Bald ist es wieder soweit: In der Zeit vom 01. März 2022 bis zum 31. Mai 2022 werden wieder deutschlandweit Betriebsräte gewählt. Im Jahr 2022 wird die Betriebsratswahl für die Wahlakteure und die Arbeitgeber dabei aber noch herausfordernder als sonst! Neben den Einflüssen der Corona-Pandemie gilt es dieses Mal auch die Neuerungen des Betriebsrätemodernisierungsgesetzes zu berücksichtigen. Das Betriebsrätemodernisierungsgesetz soll das Wahlverfahren bei der Betriebsratswahl vereinfachen und ist nach seiner Verkündung am 15. Oktober 2021 in Kraft getreten. An welchen Stellen eine Vereinfachung des Wahlverfahrens vorgesehen ist und ob der gewünschte Effekt auch wirklich eingetreten ist, werde ich nun in den folgenden Zeilen ein wenig näher beleuchten. 

Absenkung des Wahlalters 

Ab der Betriebsratswahl 2022 findet eine Verbreiterung der Wählerbasis statt, denn nach dem § 7 Betriebsverfassungsgesetz dürfen nun auch Personen, die das 16. Lebensjahr vollendet haben, mitwählen. Endlich – möchte ich sagen. 

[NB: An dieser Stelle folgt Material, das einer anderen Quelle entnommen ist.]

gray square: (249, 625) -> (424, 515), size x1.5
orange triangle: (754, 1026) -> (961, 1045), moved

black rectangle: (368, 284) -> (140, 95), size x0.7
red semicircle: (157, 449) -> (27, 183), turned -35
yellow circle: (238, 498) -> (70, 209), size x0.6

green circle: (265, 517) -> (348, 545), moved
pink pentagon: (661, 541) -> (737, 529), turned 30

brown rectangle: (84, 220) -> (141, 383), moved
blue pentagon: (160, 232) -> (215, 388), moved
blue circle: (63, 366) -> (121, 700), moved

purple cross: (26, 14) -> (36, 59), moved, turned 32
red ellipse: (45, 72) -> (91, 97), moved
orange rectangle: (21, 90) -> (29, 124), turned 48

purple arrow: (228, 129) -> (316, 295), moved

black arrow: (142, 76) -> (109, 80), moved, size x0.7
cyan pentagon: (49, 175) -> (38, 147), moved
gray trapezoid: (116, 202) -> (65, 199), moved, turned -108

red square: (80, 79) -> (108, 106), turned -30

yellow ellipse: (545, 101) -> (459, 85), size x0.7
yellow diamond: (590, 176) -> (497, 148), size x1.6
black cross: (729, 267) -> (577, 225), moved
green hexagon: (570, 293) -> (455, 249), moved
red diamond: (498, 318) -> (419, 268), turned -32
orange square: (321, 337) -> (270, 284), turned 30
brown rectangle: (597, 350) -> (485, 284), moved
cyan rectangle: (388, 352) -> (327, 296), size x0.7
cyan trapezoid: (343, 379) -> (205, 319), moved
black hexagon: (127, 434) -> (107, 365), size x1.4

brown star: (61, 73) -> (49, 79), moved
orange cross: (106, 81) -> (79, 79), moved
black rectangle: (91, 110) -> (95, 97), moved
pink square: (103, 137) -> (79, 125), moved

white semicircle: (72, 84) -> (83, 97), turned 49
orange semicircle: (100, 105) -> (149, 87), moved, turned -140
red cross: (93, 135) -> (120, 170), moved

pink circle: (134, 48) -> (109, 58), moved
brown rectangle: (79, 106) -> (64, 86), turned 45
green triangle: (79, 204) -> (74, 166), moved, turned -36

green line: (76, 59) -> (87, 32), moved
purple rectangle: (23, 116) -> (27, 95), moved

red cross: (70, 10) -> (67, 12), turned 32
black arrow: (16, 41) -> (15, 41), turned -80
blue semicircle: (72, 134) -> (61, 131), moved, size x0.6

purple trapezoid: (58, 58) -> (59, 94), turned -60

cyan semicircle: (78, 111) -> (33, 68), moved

Ausweitung des „vereinfachten Verfahrens“ 

Bisher war das sogenannte „vereinfachte Verfahren“ für Betriebe mit bis zu 50 Beschäftigten verpflichtend. Ab der Betriebsratswahl 2022 wird diese Pflicht auf Betriebe mit bis zu 100 Beschäftigen ausgeweitet. Bei der letzten Betriebsratswahl war es noch so, dass das „vereinfachte Verfahren“ in Betrieben mit bis zu 100 Beschäftigten freiwillig durch Vereinbarung mit dem Arbeitgeber durchgeführt werden konnte – diese Möglichkeit eröffnet sich nun für Betriebe mit bis zu 200 Beschäftigten. Aber ist das „vereinfachte Verfahren“ denn auch wirklich eine Vereinfachung und damit eine Erleichterung der Betriebsratswahl? Wohl eher nicht. Die Betriebsratswahl bleibt ein komplexer Vorgang, denn gerade bei dem „vereinfachten Verfahren“ laufen verkürzte Fristen.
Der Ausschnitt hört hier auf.